Geers’s plan was fairly obvious. The pressing problems of defence machinery remained unsolved in spite of the use they had made of the new computer. The main difficulty was that they did not really know how to use it. They took it out of Fleming’s hands for several hours a day, and managed to get a great deal of calculation done very quickly by it; but they had no means of tapping its real potential or of using its immense intellect to solve problems that were not put to it in terms of figures. If, as Fleming considered, the creatures evolved with the machine’s help had an affinity with it, then it should be possible to use one of them as an agent. The original monster was obviously incapable of making any communication of human needs to the computer, but the girl was another matter. If she could be used as an intermediary, something very exciting might be done.
The Minister of Defence had no objection to the idea and, although Fleming warned Osborne, as he had warned Geers, Osborne carried no weight with the men in power. Fleming could only stand by and watch the machine’s purpose being unwittingly fulfilled by people who would not listen to him.
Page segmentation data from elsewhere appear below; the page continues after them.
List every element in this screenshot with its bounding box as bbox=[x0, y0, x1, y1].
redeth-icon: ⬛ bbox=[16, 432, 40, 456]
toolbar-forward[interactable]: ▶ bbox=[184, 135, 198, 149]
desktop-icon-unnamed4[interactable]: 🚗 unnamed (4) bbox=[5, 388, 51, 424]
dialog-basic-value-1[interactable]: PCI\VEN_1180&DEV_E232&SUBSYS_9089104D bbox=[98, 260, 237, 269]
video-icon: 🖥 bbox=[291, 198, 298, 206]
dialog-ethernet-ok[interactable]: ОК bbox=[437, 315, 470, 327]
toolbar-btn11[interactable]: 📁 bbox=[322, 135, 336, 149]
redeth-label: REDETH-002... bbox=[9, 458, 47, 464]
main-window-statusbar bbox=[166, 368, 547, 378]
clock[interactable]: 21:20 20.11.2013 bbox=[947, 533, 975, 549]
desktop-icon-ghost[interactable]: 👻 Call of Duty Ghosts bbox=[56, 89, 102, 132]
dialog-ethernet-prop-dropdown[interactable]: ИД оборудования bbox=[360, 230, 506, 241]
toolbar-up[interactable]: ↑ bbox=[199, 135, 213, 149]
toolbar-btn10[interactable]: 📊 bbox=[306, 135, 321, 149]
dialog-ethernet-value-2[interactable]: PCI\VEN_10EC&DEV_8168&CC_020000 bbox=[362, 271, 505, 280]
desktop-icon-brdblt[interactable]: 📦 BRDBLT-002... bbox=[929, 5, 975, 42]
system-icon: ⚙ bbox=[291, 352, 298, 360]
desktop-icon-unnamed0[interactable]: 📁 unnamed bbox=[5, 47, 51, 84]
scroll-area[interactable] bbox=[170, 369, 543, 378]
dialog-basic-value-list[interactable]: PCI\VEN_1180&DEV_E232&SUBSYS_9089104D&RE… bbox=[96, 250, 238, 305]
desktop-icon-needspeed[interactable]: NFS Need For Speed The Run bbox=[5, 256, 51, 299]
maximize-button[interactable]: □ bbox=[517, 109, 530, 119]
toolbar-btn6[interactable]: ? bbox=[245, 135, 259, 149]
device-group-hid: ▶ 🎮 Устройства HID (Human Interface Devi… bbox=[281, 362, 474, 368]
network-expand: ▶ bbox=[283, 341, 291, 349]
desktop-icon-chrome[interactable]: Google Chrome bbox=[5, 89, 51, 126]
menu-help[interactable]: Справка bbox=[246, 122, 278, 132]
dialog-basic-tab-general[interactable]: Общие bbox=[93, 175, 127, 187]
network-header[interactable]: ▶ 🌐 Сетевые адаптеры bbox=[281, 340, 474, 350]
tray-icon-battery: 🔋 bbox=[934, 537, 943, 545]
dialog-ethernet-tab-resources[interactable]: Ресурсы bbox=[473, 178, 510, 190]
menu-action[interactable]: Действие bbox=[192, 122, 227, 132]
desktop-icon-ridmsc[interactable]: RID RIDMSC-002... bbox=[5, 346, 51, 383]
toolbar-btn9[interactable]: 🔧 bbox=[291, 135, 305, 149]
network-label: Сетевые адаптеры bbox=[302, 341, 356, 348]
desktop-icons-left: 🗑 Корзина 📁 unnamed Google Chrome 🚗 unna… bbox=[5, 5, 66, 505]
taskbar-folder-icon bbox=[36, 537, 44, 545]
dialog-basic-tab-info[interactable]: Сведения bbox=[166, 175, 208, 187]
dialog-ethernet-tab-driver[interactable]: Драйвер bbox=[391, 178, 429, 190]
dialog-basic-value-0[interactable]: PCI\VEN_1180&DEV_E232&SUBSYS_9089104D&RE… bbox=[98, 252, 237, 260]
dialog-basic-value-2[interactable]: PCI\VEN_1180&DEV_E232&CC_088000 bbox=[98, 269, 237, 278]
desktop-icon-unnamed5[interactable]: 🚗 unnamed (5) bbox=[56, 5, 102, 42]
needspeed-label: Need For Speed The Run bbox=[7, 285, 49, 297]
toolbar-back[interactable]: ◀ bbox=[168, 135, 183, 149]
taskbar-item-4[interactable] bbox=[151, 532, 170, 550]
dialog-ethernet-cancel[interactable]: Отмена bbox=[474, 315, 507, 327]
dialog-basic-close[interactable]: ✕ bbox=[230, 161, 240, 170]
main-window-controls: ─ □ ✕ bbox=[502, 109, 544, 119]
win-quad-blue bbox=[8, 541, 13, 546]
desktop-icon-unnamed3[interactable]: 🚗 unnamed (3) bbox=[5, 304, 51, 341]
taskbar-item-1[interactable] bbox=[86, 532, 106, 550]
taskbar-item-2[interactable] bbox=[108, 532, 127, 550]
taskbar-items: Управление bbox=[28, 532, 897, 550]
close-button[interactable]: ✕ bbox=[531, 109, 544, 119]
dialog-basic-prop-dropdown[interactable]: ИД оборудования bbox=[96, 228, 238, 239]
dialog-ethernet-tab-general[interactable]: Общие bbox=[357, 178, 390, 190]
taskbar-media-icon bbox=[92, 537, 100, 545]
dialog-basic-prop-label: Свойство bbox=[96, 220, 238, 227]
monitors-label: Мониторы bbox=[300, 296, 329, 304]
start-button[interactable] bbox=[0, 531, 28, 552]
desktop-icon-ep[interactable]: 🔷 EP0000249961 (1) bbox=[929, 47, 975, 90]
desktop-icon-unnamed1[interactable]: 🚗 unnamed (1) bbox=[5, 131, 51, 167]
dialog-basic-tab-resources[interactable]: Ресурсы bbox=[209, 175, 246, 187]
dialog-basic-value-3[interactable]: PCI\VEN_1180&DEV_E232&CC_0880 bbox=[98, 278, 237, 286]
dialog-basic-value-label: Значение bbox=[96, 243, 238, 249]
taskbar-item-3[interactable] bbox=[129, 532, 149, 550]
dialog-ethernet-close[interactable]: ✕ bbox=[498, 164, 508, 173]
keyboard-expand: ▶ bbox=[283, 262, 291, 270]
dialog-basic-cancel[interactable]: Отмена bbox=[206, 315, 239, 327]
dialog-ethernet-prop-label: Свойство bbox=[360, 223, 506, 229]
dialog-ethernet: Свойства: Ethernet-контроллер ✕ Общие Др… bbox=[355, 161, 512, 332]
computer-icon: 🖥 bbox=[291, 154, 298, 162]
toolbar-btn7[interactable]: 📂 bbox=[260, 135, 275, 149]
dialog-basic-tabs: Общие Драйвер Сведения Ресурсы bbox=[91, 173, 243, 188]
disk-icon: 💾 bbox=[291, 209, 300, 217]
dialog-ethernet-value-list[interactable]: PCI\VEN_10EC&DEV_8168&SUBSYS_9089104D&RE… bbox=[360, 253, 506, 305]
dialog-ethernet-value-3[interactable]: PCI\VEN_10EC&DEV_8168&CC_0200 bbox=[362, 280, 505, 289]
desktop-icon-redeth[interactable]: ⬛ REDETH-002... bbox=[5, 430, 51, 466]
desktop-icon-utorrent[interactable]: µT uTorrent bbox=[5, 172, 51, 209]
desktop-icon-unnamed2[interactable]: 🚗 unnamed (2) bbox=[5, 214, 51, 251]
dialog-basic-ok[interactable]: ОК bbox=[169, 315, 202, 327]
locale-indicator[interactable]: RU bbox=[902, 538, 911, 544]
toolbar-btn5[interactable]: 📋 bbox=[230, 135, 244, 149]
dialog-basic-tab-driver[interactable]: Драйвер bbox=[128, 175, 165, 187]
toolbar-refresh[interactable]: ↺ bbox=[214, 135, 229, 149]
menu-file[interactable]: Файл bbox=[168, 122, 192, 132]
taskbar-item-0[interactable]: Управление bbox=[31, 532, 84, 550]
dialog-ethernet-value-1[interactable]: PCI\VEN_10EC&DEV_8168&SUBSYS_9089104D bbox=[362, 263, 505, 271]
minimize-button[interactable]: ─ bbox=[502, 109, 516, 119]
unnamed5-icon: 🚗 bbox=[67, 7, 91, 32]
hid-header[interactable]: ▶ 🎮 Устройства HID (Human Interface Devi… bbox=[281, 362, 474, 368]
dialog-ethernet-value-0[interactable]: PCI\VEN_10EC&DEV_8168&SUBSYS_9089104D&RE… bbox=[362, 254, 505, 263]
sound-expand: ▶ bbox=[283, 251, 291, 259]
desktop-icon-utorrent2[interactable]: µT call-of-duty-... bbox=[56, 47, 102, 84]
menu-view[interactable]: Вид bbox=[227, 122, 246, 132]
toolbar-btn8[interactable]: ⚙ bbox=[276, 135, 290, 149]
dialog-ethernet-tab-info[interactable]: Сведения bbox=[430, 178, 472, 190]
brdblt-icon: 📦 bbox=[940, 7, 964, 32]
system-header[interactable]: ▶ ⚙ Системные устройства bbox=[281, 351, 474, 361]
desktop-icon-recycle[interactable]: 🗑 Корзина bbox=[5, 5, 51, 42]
He himself had nothing but a tortuous strand of logic on which to depend. If he was wrong, he was wrong all the way from the beginning, and the way of life was not what he thought. But if he was right they were heading for calamity.
He was, in fact, in the computer-room when Geers and Dawnay first brought the girl in.
“For God’s sake!” He looked from Geers to Dawnay in a last, hopeless appeal.
“We’ve all heard what you think, Fleming,” Geers said.
“Then don’t let her in.”
“If you want to complain, complain to the Ministry.”
He turned back to the doorway. Dawnay shrugged her shoulders; it seemed to her that Fleming was making a great deal of fuss about nothing.
Geers held the door open as Andromeda came in, escorted by Hunter who walked beside and slightly behind her as though they were characters out of Jane Austen. Andromeda moved stiffly, but was thoroughly wide awake, her face calm, her eyes taking in everything. It was all somehow formal and unreal, as if a minuet were about to begin.
“This is the control-room of the computer,” said Geers as she stood looking around her. He sounded like a kind but firm parent. “You remember I told you about it?”
“Why should I forget?”
Although she spoke in a slow stilted way, her voice, like her face, was strong and attractive.
Geers led her across the room. “This is the input unit. The only way we can give information to the computer is by typing it in here. It takes a long time.”
“It must do.” She examined the keyboard with a sort of calm interest.
“If we want to hold a conversation with it,” Geers went on, “the best we can do is select something from the output and feed it back in.”